A hybrid MLP-CNN model based on positional encoding for daytime radiative cooler

Abstract

Radiative cooling is a groundbreaking technology for sustainable temperature regulation to combat global warming and the urban heat island effect. Traditional optimization algorithms for cooling system structures are often brute-force and even limited to local optimal solutions. Here, we propose a joint simulation method based on a multilayer perceptron (MLP) and a convolutional neural network (CNN) with position encoding (PE), namely the hybrid MLP-CNN model with PE. This method can significantly reduce simulation time, avoid getting trapped in local optima, and accurately predict the optical response and radiative cooling power of the structure. Applying PE enables the MLP model to learn the relationship between structural parameters and optical response more quickly and effectively, reducing loss during training and more minor root mean square error (RMSE) and mean relative error (MRE) during testing. In addition, the residual network can reduce the problem of overfitting in the network. Compared to using only an MLP, the hybrid MLP-CNN with PE model can effectively reduce loss and achieve more accurate prediction outputs. The hybrid model is much faster than traditional electromagnetic simulations, taking only 1% of the time, and the model dramatically reduces the time needed to predict the optical response of structures and effectively decreases the cost of designing optical devices.

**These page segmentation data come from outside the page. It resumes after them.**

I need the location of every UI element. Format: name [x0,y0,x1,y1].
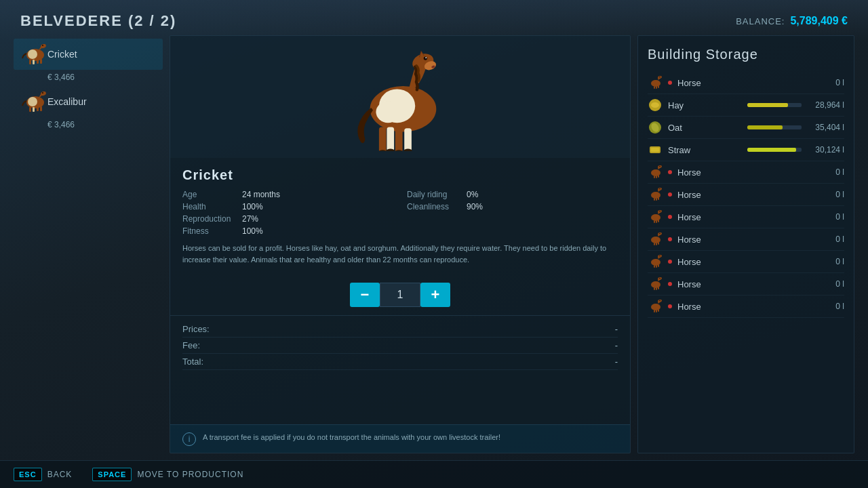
space-move-button[interactable]: SPACE MOVE TO PRODUCTION [92,468,243,481]
animal-entry-1[interactable]: Excalibur€ 3,466 [14,86,163,129]
storage-amount-7: 0 l [807,235,844,244]
svg-rect-25 [404,128,412,151]
storage-amount-5: 0 l [807,190,844,199]
storage-item-7: Horse0 l [648,228,844,251]
svg-point-22 [425,57,427,58]
storage-bar-wrap-2 [747,125,802,129]
storage-list: Horse0 lHay28,964 lOat35,404 lStraw30,12… [648,72,844,318]
storage-dot-5 [668,192,672,197]
description-text: Horses can be sold for a profit. Horses … [182,243,618,265]
stat-row-1: Daily riding0% [407,190,618,199]
prices-label: Prices: [182,324,210,334]
svg-rect-79 [656,287,657,290]
storage-bar-wrap-3 [747,148,802,152]
svg-rect-13 [33,107,35,112]
animal-item-1[interactable]: Excalibur [14,86,163,117]
svg-rect-28 [379,127,387,151]
stat-label-3: Cleanliness [407,202,461,211]
stat-label-2: Health [182,202,237,211]
svg-rect-66 [654,243,655,245]
storage-icon-8 [648,254,663,269]
svg-point-40 [651,102,659,108]
storage-item-6: Horse0 l [648,206,844,228]
svg-rect-50 [658,175,659,178]
storage-icon-7 [648,232,663,247]
svg-point-57 [651,214,660,221]
balance-area: BALANCE: 5,789,409 € [736,15,848,27]
stat-row-2: Health100% [182,202,393,211]
decrease-button[interactable]: − [350,283,380,307]
storage-amount-2: 35,404 l [807,123,844,132]
svg-point-65 [659,233,660,235]
storage-name-2: Oat [668,123,742,133]
svg-point-77 [659,278,660,279]
storage-amount-6: 0 l [807,212,844,222]
svg-point-47 [659,166,660,167]
storage-icon-4 [648,165,663,180]
storage-bar-3 [747,148,796,152]
svg-rect-49 [656,176,657,178]
selected-animal-name: Cricket [182,167,618,183]
storage-title: Building Storage [648,47,844,62]
storage-item-2: Oat35,404 l [648,117,844,139]
esc-key: ESC [14,468,42,481]
info-area: Cricket Age24 monthsDaily riding0%Health… [170,158,630,283]
storage-amount-3: 30,124 l [807,145,844,155]
storage-name-3: Straw [668,145,742,155]
svg-rect-12 [29,107,31,112]
storage-icon-1 [648,98,663,113]
storage-name-10: Horse [677,302,802,312]
stat-row-0: Age24 months [182,190,393,199]
storage-icon-0 [648,75,663,90]
animal-list-icon-1 [20,92,47,112]
svg-point-9 [28,97,37,106]
storage-dot-8 [668,260,672,264]
total-row: Total: - [182,354,618,370]
svg-point-63 [651,237,660,243]
svg-point-35 [659,77,660,78]
svg-point-53 [659,188,660,190]
esc-back-button[interactable]: ESC BACK [14,468,72,481]
animal-item-0[interactable]: Cricket [14,39,163,70]
svg-rect-5 [33,60,35,64]
stat-value-4: 27% [242,214,258,224]
increase-button[interactable]: + [420,283,450,307]
storage-dot-6 [668,215,672,219]
move-label: MOVE TO PRODUCTION [137,470,243,479]
svg-rect-24 [395,128,403,151]
main-layout: BELVEDERE (2 / 2) BALANCE: 5,789,409 € C… [0,0,868,488]
info-note-text: A transport fee is applied if you do not… [203,432,500,443]
storage-amount-4: 0 l [807,167,844,177]
price-section: Prices: - Fee: - Total: - [170,315,630,375]
svg-rect-67 [656,243,657,245]
animal-price-1: € 3,466 [14,120,163,129]
storage-icon-5 [648,187,663,202]
storage-item-4: Horse0 l [648,161,844,184]
svg-point-45 [651,169,660,176]
svg-rect-38 [658,85,659,88]
total-label: Total: [182,357,203,367]
svg-rect-84 [654,310,655,312]
svg-point-3 [42,45,43,46]
svg-point-59 [659,211,660,212]
footer: ESC BACK SPACE MOVE TO PRODUCTION [0,460,868,488]
fee-label: Fee: [182,340,200,350]
svg-point-11 [42,92,43,94]
svg-point-51 [651,192,660,199]
stat-label-6: Fitness [182,226,237,236]
stat-label-0: Age [182,190,237,199]
storage-amount-1: 28,964 l [807,100,844,110]
quantity-display: 1 [380,283,420,307]
storage-name-9: Horse [677,279,802,289]
stat-value-1: 0% [467,190,478,199]
prices-value: - [615,324,618,334]
animal-list-icon-0 [20,44,47,64]
svg-rect-15 [40,106,42,111]
storage-name-0: Horse [677,78,802,88]
storage-name-8: Horse [677,257,802,267]
animal-entry-0[interactable]: Cricket€ 3,466 [14,39,163,82]
storage-item-1: Hay28,964 l [648,94,844,117]
stat-row-4: Reproduction27% [182,214,393,224]
storage-dot-4 [668,170,672,174]
storage-icon-9 [648,277,663,291]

Utilizing this hybrid model not only avoids the potential drawbacks of being limited to suboptimal solutions and significantly reduces the simulation time, but also effectively predicts the optical response of the device. This approach can demonstrate remarkable adaptability in optimizing geometric parameters of various optical apparatuses, including polarization converters, beam splitters, metalens, and other two-dimensional nanostructures.